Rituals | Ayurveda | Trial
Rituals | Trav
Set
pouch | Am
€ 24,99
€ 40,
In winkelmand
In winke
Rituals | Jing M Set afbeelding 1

++++++++++++++++++++

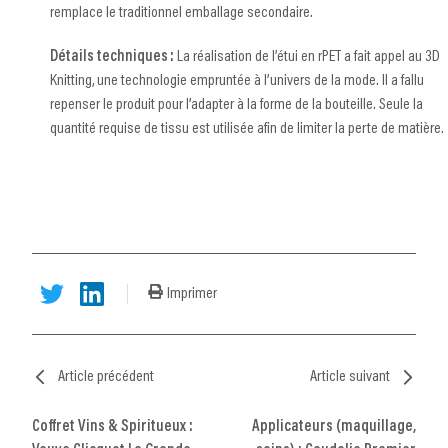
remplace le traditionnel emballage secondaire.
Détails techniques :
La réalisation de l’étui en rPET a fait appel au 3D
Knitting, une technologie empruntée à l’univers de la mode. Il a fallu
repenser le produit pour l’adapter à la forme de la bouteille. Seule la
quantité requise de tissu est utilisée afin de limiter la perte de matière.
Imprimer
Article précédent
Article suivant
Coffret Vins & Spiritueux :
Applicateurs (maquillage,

++++++++++++++++++++

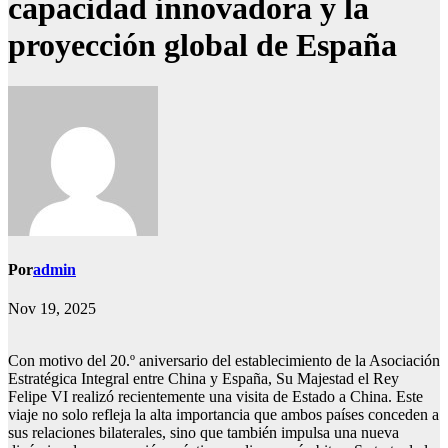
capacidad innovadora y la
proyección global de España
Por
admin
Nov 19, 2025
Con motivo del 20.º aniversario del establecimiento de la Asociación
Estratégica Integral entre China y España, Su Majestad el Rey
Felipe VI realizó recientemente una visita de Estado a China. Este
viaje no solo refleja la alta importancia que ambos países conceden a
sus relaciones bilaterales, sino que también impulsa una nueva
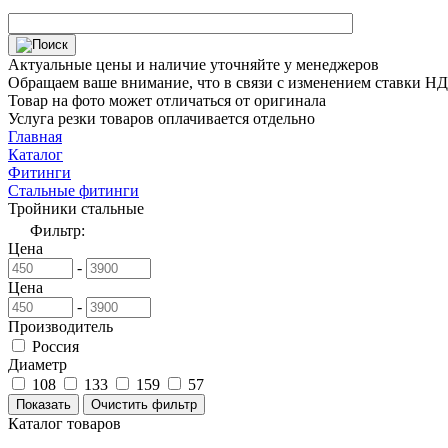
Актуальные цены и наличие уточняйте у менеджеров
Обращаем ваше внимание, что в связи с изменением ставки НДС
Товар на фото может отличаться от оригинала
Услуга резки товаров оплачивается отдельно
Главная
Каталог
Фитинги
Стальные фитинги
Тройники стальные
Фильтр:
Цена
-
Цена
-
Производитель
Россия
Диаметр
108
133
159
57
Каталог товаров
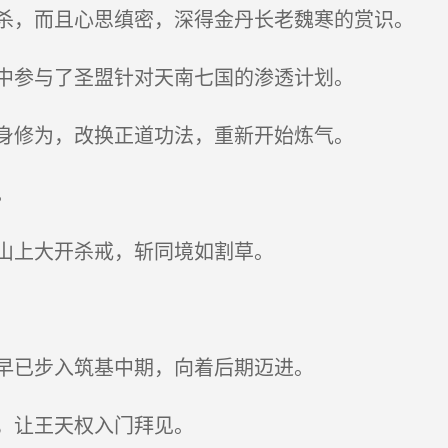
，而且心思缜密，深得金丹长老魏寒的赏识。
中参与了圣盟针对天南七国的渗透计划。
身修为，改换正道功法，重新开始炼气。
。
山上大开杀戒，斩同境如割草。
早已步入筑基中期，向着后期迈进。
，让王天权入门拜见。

++++++++++++++++++++

AIM OF THE EXERCISE.
Among the entries above, copy exactly only the lines starting with the one containing "proyección global de España" and going through the one containing "sus relaciones bilaterales, sino", both ends included.

SOLUTION FOR THIS PROBLEM.
proyección global de España
Por
admin
Nov 19, 2025
Con motivo del 20.º aniversario del establecimiento de la Asociación
Estratégica Integral entre China y España, Su Majestad el Rey
Felipe VI realizó recientemente una visita de Estado a China. Este
viaje no solo refleja la alta importancia que ambos países conceden a
sus relaciones bilaterales, sino que también impulsa una nueva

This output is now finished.